Steinbeck was strongly suggesting that George was going to have to do something with Lennie because Lennie's interest in petting soft little animals was evolving into a sexual interest in little girls. Lennie doesn't understand his own impulses. He attacked a girl in broad daylight on the main street of the small town of Weed. He told George he only wanted to feel the material in her red dress. But Lennie lies to George all the time, and George, who wasn't present when the incident started, has only Lennie's word for what happened. If Lennie only wanted to feel the girl's dress--which was bad enough!--then why wouldn't he let go even when George was beating him over the head with a fence picket?
Lennie does something similar with Curley's wife in the barn. He starts feeling her hair with her permission, but then he won't let go and she starts screaming and he ends up killing her. This looks like a case of murder in connection with attempted rape and makes George recall the Weed incident.
"I should have knew," George said hopelessly. "I guess maybe way back in my head I did."
What should George have known? He should have known that Lennie was a potential serial rapist and killer of underage girls. Why didn't Steinbeck make this more explicit? Because in the 1930s it would have been impossible to get such things printed. Steinbeck wanted Lennie to kill a girl at the ranch, and he wanted her to be as young as was logically possible. Curley's wife was only fifteen or sixteen. She tells Lennie she wanted to run a way with a man when she was fifteen and she was hanging around a dance hall in Salinas. She married Curley right after that.

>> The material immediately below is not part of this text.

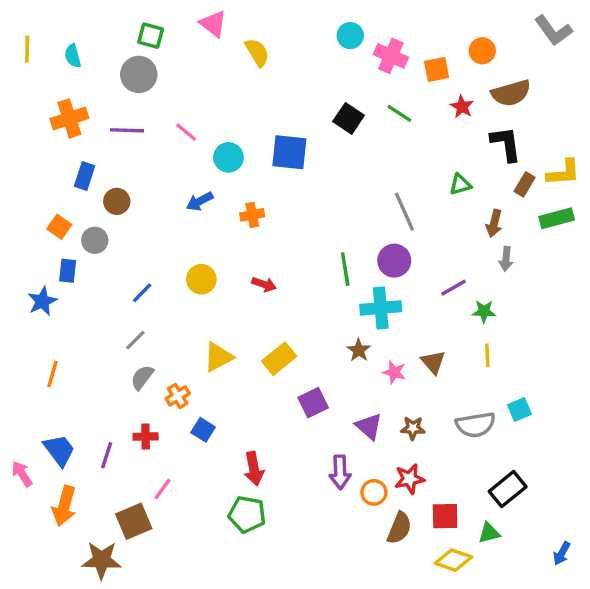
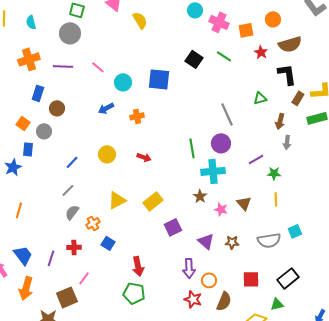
red star: (409, 479) -> (193, 299), moved, turned 30
red square: (445, 516) -> (251, 279), moved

Steinbeck portrays Curley's wife as a threat because he wanted a very young girl for Lennie's victim. He wanted Lennie to kill her so that George would end up killing him. He wanted George to kill Lennie to create a "shotgun ending" for the novel. He wanted the novel to end quickly because he intended to convert it into a play which would appear in New York in 1937, the same year the book was released. The play could not be longer than about an hour and a half, with perhaps one intermission. So the book, which Steinbeck called "a playable novel," had to be short. It reads like a treatment for the play. The dialogue is all contained in the novel, and the exposition is all contained in the dialogue; so it would be easy to convert it to a script for a stage play. The book is about migrant workers laboring in the fields, but there are no scenes of men working in fields or doing anything outdoors. Even when they pitch horseshoes the narrative only describes the sounds of horseshoes hitting the metal stakes. Nearly everything takes place in a bunkhouse or in the barn, where Crooks' little room is adjoining. It is intended for a low-budget production in New York. The scenes by the riverside campsite could be represented on a bare stage.
Lennie's wife is a threat because she is "jailbait," that is, she is underage and could get a man sent to prison for statutory rape. And she is a threat because she acts sexy and flirtatious. The men misunderstand her. She wants to be a movie star and is only trying out her charms on these workmen, the only audience available. The fact that she is so young explains why she doesn't know better than to get too friendly with Lennie and invite him to feel her hair. If she were more mature she might have handled the situation diplomatically. Instead of screaming, she might have spoken gently and distracted him. There seems little doubt that he would have ended up trying to rape her if she hadn't started struggling and screaming.
But she was doomed from the start, because Stainbeck, the creator of all these characters, wanted Lennie to kill her, so that George would kill Lennie, so that the book, which is obviously very skimpy, could be converted immediately into a script for a stage play which would only run for perhaps an hour and a half.
Steinbeck never specifies the age of the "girl" in Weed, but there is reason to believe that she was very young. (Someone has commented that a red dress might have symbolized that she was a loose woman. It could also suggest that she was just a little girl.) When George is berating Lennie about the incident that almost got them both killed by an angry mob:
He took on the elaborate mananer of little girls when they are mimicking one another. "Jus' wanted to feel that girl's dress--jus' wanted to pet it like it was a mouse-- Well, how the hell did she know you jus' wanted to feel her dress? She jerks back and you hold on like it was a mouse...."
Twice George equates the dress with a mouse, seeming to show that Lennie is graduating from little animals to little girls. Why would George take on "the elaborate manner of little girls when they are mimicking one another" unless there was a little girl involved? Lennie was not attracted to the dress. He was lying about that. He was attracted to the girl, and he might have intended to tear the dress right off her. He has a child's mind but a grown man's sexual impulses. Steinbeck made Curley's wife as young as he logically could if she were going to be there because she was married. Lennie is attracted to young girls because of his child's mind. He probably wouldn't be attracted to grown women.
Some readers may reject this interpretation because they like Lennie and feel sorry for him. But they shouldn't feel too sorry for him. They ought to feel sorry for the little girls he might have attacked and murdered in the future if George had helped him escape from Curley's lynch mob.